Prié de dire s’il s’inquiétait de la visite que le président américain Donald Trump doit effectuer en Chine l’an prochain, M. Lai a qualifié la relation États‑Unis–Taïwan de « solide comme le roc ».
« Récemment, avant son voyage en Asie, le président Trump a souligné que “Taïwan est Taïwan” et a dit respecter personnellement Taïwan ; ces deux brèves déclarations parlent d’elles‑mêmes », a rappelé M. Lai, en référence aux propos tenus par M. Trump avant son déplacement le mois dernier.
Au cours de cette tournée asiatique, M. Trump a rencontré le dirigeant chinois Xi Jinping en marge du sommet de l’APEC en Corée du Sud.
Le 24 novembre, M. Trump et M. Xi se sont entretenus par téléphone, et le président américain a ensuite annoncé avoir accepté l’invitation du dirigeant chinois à se rendre à Pékin en avril prochain.
Réaction américaine
Ce budget spécial doit être adopté par le Parlement taïwanais, actuellement dominé par l’opposition.
Cheng Li‑wun, présidente du Kuomintang, principale formation d’opposition, n’a pas explicitement annoncé un vote contre, mais a appelé M. Lai à « revenir du bord du gouffre ».
« J’espère également que la communauté internationale comprendra que les Taïwanais aiment la paix et y aspirent fermement. Nous voulons rester loin des flammes de la guerre, nous voulons l’éviter », a déclaré Mme Cheng devant les cadres du parti.
Raymond Greene, directeur de l’American Institute in Taiwan, ambassade de facto des États‑Unis sur l’île, a salué une « étape majeure pour maintenir la paix et la stabilité dans le détroit de Taïwan en renforçant la dissuasion », selon une publication Facebook.
« Les États‑Unis soutiennent l’acquisition rapide par Taïwan de capacités asymétriques critiques nécessaires au renforcement de la dissuasion, conformément au Taiwan Relations Act et à des décennies d’engagements pris par plusieurs administrations américaines », a‑t‑il ajouté.
« Le monde entier a intérêt à ce que les différends de part et d’autre du détroit soient réglés pacifiquement et sans coercition. »

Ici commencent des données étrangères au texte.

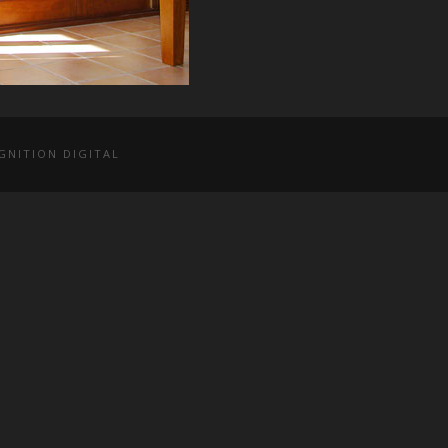
GNITION DIGITAL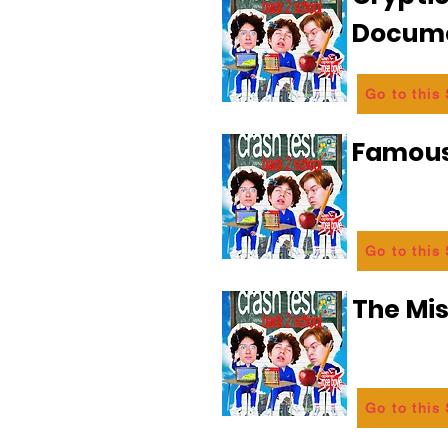
Docum
Go to this
Famous
Go to this
The Mi
Go to this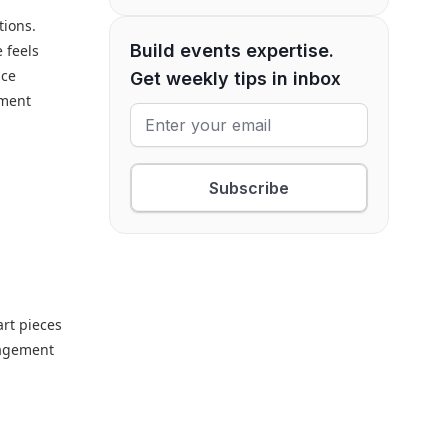
tions.
Build events expertise.
 feels
nce
Get weekly tips in inbox
ement
Subscribe
art pieces
gagement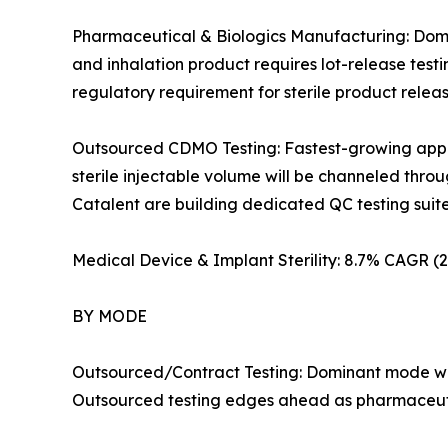
Pharmaceutical & Biologics Manufacturing: Domin
and inhalation product requires lot-release test
regulatory requirement for sterile product rele
Outsourced CDMO Testing: Fastest-growing applic
sterile injectable volume will be channeled th
Catalent are building dedicated QC testing suites i
Medical Device & Implant Sterility: 8.7% CAGR 
BY MODE
Outsourced/Contract Testing: Dominant mode wit
Outsourced testing edges ahead as pharmaceutic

L’annonce de M. Lai a d’abord été rendue publique dans sa tribune publiée par le Washington Post, le 25 novembre.
Le sénateur Roger Wicker (Républicain ‑ Mississippi), président de la commission sénatoriale des forces armées, a jugé que ces 40 milliards constituent « une nouvelle démonstration de la détermination de Taïwan à assurer sa propre défense », a‑t‑il écrit sur X le 25 novembre.
« Nous encourageons nos collègues du Parlement taïwanais à travailler avec l’administration Lai, dans un esprit bipartisan, afin d’adopter rapidement cette loi de finances spéciale. Ce faisant, Taïwan montrerait que les divergences politiques légitimes s’effacent lorsqu’il s’agit des besoins urgents liés à sa défense », a ajouté M. Wicker.
Avec Reuters et l’Associated Press

Frank Fang est un journaliste basé à New York. Il couvre les nouvelles en Chine et à Taiwan. Il est titulaire d'une maîtrise en science des matériaux de l'Université Tsinghua à Taiwan.